Sen. Charles Schwertner, MD (R-Georgetown)
COVID-19 left Texas lawmakers with a lot of unfinished business when it comes to medical care, and one of the top priorities was codifying the executive orders that made telemedicine possible during the pandemic, Senator Schwertner told Texas Medicine.
He strongly supported House Bill 4 by Rep. Four Price (R-Amarillo), which did just that with the Texas Medical Association’s support. Senator Schwertner had worked closely with Representative Price in previous legislative sessions to make telemedicine a practical way to treat patients. (See “Telemedicine,” page 32.)
“It’s the future,” he said. “People are getting more and more services via their phone or computer. We have that challenge in rural Texas in particular. But I think this COVID disaster really highlighted the need for maintaining and emphasizing and improving alternative forms of care and communication with health care providers.”

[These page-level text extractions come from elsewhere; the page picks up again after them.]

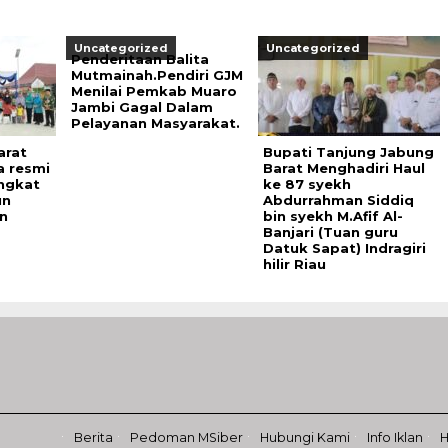
Uncategorized
Uncategorized
Penderitaan Balita
Mutmainah.Pendiri GJM
Menilai Pemkab Muaro
Jambi Gagal Dalam
Pelayanan Masyarakat.
arat
Bupati Tanjung Jabung
 resmi
Barat Menghadiri Haul
ngkat
ke 87 syekh
un
Abdurrahman Siddiq
n
bin syekh M.Afif Al-
Banjari (Tuan guru
Datuk Sapat) Indragiri
hilir Riau
Berita
Pedoman MSiber
Hubungi Kami
Info Iklan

As with every session, Senator Schwertner spent time fighting scope-of-practice bills such as Senate Bill 915 by Sen. Kelly Hancock (R-North Richland Hills), which would have given advanced practice registered nurses (APRNs) the authority to independently prescribe and to interpret diagnostic tests. (See “Bad Ideas, Good Results,” page 30.)
Senator Schwertner says his background as a physician has been invaluable in pointing out the huge training disparity between physicians and other health care professionals, like APRNs.

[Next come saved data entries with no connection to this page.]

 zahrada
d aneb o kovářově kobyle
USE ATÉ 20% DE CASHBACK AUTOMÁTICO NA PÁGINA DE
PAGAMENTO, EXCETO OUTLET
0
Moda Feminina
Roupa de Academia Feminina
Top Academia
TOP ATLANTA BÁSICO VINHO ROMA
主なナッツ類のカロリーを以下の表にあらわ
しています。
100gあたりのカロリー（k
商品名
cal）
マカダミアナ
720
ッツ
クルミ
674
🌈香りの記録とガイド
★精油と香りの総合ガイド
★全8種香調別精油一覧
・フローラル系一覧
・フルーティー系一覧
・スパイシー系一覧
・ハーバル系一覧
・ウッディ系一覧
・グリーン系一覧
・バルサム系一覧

“I tell my fellow colleagues that when I came out of pharmacy school at age 22 as the youngest pharmacist in Texas, I thought I knew more than doctors,” he says with a laugh. “And then as I went through medical school and training and then into my subspecialty as an orthopedic surgeon, I realized that the more that I know, the more that I don’t know.”
But physicians-legislators like him need support from other physicians via letters and testimony, he says. For instance, TMA provided written testimony from five physicians opposing Senate Bill 735 by Sen. Angela Paxton (R-McKinney), which would have allowed nurse-midwives increased authority to treat and diagnose a patient.
“It’s very important for fellow colleagues to talk to their individual representatives and senators and tell them their stories,” he said.
Senator Schwertner’s physician background also helped with approval of House Bill 3459 by Rep. Greg Bonnen, MD (R-Friendswood), which allows physicians to earn a “gold card” out of insurers’ prior authorization requirements for certain services. (See “Telemedicine,” page 32.)
“It’s what we call a money bill, and those kinds of bills get a lot of attention because you’ve got a lot of lobbyists coming in and saying, ‘Do pass this,’ or ‘Don’t pass this,’” he said. “What I was able to do was communicate with our fellow members and really talk from the boots-on-the-ground perspective of what it’s like to go through this prior authorization and delay, deny, forestall care that happens all the time with patients.”